+++ RECORD SET
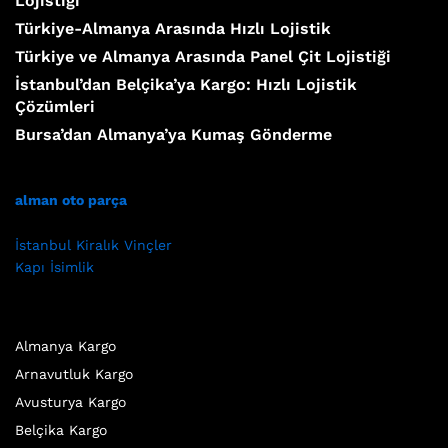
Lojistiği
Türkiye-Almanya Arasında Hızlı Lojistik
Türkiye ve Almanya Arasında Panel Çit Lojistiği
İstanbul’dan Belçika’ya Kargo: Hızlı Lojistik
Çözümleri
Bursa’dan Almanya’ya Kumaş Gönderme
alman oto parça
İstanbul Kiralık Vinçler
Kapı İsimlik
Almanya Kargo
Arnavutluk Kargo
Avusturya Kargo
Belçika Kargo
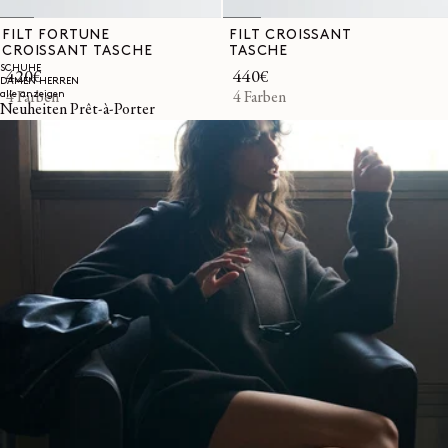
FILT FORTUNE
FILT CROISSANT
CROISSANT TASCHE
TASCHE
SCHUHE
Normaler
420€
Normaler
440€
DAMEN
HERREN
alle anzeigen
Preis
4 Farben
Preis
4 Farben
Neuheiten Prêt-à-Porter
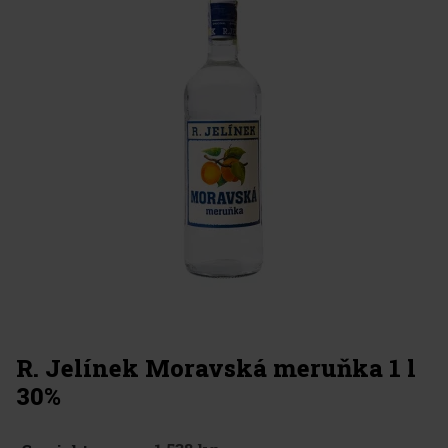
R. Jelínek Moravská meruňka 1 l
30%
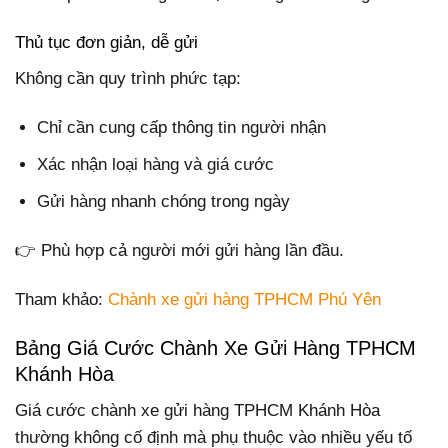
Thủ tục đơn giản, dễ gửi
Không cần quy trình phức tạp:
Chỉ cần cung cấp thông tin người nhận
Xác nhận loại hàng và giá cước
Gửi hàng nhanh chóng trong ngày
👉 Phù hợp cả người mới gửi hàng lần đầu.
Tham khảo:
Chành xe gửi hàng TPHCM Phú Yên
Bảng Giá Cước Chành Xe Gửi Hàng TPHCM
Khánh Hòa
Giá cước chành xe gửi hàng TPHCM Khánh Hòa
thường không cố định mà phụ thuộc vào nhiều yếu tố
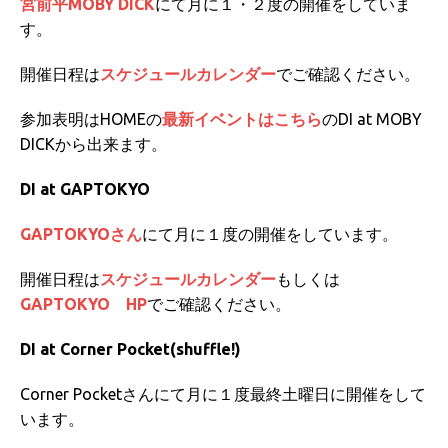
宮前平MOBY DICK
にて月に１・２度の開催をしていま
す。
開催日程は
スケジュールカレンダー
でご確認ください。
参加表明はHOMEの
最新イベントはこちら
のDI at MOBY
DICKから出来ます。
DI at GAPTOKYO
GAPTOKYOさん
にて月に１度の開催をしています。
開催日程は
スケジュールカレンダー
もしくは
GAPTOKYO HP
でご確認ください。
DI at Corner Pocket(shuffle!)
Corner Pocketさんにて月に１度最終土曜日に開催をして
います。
++++++
+++ RECORD SET
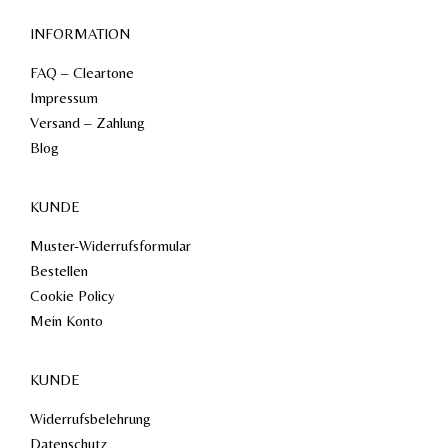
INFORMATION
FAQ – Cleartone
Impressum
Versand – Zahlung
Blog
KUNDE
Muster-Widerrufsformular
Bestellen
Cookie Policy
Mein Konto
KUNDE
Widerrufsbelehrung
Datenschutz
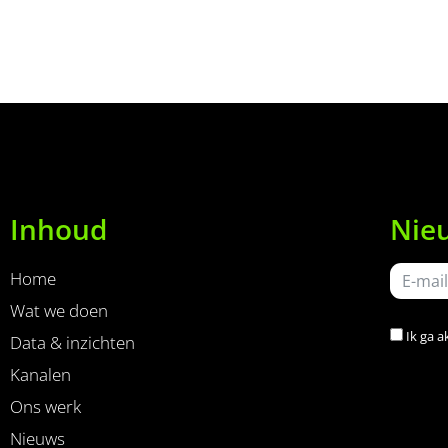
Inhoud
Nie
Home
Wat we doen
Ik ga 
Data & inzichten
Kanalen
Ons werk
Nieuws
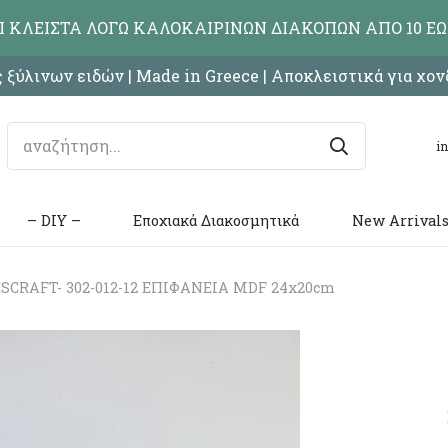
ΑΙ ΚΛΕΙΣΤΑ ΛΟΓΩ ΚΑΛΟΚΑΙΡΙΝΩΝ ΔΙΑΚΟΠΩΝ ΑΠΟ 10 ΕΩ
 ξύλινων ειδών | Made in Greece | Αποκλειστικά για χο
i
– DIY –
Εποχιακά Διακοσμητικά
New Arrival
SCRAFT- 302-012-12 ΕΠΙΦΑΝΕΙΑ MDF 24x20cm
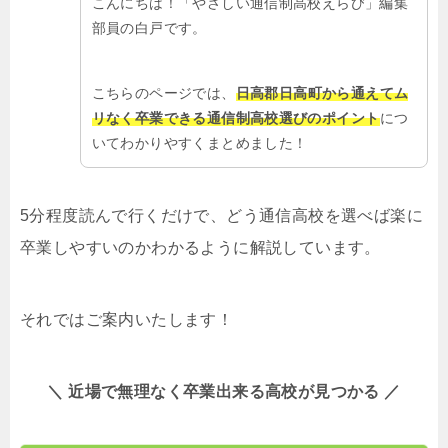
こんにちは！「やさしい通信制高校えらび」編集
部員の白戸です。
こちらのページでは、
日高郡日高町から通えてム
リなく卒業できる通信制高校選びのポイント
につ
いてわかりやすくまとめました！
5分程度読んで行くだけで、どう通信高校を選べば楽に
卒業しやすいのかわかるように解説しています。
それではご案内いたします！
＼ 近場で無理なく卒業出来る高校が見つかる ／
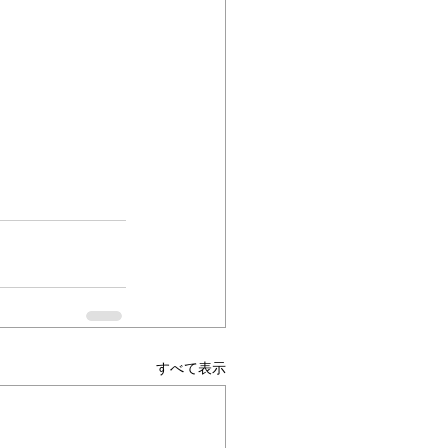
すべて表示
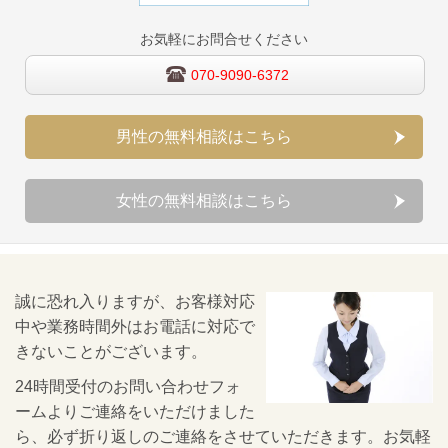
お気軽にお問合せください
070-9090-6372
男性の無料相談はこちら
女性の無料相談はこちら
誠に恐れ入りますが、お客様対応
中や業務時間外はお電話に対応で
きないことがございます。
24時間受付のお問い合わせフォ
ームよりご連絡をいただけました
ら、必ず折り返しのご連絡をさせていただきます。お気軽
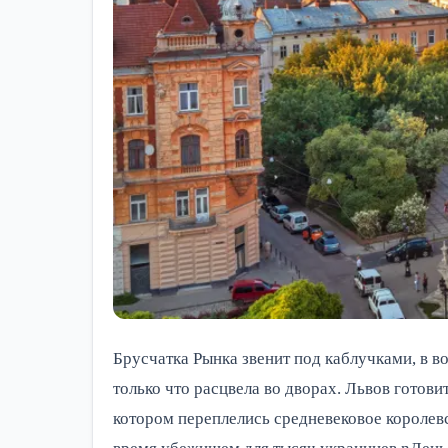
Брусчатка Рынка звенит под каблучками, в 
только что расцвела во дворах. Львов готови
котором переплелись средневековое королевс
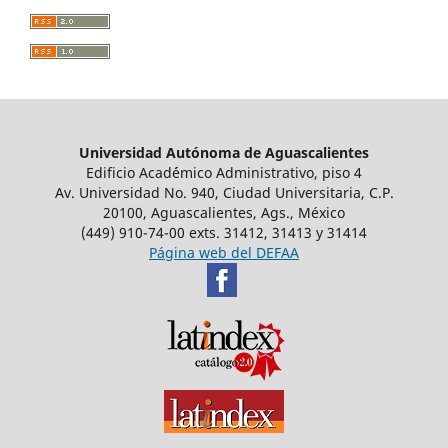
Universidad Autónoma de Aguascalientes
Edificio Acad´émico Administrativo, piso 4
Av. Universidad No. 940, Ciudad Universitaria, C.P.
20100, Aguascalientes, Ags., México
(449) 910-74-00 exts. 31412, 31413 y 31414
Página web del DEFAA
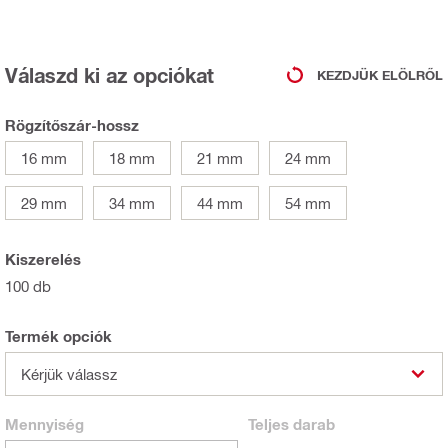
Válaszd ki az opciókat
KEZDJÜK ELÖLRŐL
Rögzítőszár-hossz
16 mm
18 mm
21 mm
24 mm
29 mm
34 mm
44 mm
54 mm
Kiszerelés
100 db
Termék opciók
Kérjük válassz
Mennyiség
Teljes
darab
++++++
**YOUR TASK:**
The expected output is each line of the records above that includes the word "Almanya".

**PROBLEM SOLUTION:**
Türkiye-Almanya Arasında Hızlı Lojistik
Türkiye ve Almanya Arasında Panel Çit Lojistiği
Bursa’dan Almanya’ya Kumaş Gönderme
Almanya Kargo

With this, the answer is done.